With only 2.7% of the country’s GDP and an import rate of approximately 80% of local grain consumption, Israeli agriculture is self-sufficient regarding citrus fruits, Israel’s predominant export article. Israel is also one of the world’s major greenhouse-commodity-exporting nations.

Financial sector

Israel’s venture capital industry emerged in the 1990s. Today it has 70 active venture capital funds, of which 14 international funds have offices in Israel. The developed high-tech sector owes its position to an advanced financial sector as much as a business-incubators in Israel. The country’s domestic financial sector did not experience major failures during the recent financial crisis similar to those experienced in other developed countries. A January 2011, IMF report concluded “banks (in Israel) proved resilient to global downturn and have strengthened further”.

Technology sector

Israel’s science and technology sector is on of the most developed in the world. Israel ranks among the highest globally when measuring number of scientific publications per million citizens. Israeli scientists have contributed to the advancement of agriculture, optics, solar energy, engineering and space exploration. Bill Gates said, “Israel is, by many measures, the country (relative to its population) that has done the most to contribute to the technology revolution.” Diamond industry

Israel is one of the world's three major centers for polished diamonds, alongside Belgium and India.

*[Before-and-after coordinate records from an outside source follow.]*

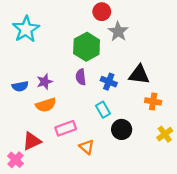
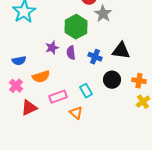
purple star: (45, 82) -> (52, 48), moved
orange cross: (153, 101) -> (139, 81), moved
cyan rectangle: (103, 110) -> (86, 91), moved
black circle: (122, 129) -> (112, 80), moved
pink cross: (15, 160) -> (16, 86), moved

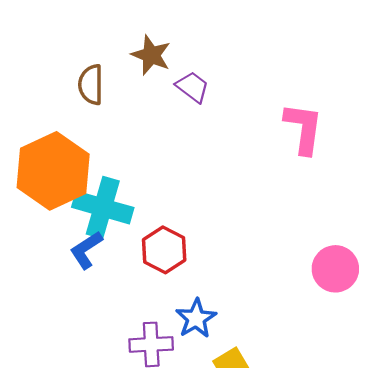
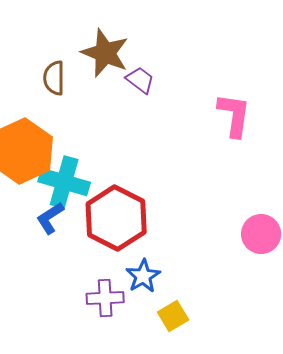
brown star: (151, 55) -> (105, 53), size x1.4
red hexagon: (164, 250) -> (116, 218), size x1.6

Israel's net polished diamond exports in the first quarter of 2010 jumped 55 percent from 2009, to USD 1.45 billion, after a 37 percent drop in all of 2009 to USD 3.92 billion.Israel’s Economy – A Stable Economy

The strong points underpinning Israel’s economy are a longstanding tradition of upgrading structural reforms, increasing competitiveness, reducing and streamlining the public expenditure as part of its GDP and promoting a responsible and growth-supporting fiscal policy. The numerous comprehensive reforms taken by Israel’s leaders in the fields of taxation, government expenditure and public debt, labor market incentives, infrastructure and public transport and the capital, pension and savings market, as well as measures taken to upgrade the economy and open it up to global trade, have transformed the nation over the past decade into an open, competitive and more stable economy.

The relatively moderate impact of the global crisis on the Israeli economy compared to many other developed countries, and Israel's responsible response to the crisis, as well as the absence of a need for wide-ranging cost-cutting programs such as those currently being implemented in Western countries, also places Israel in an advantageous position compared to other nations.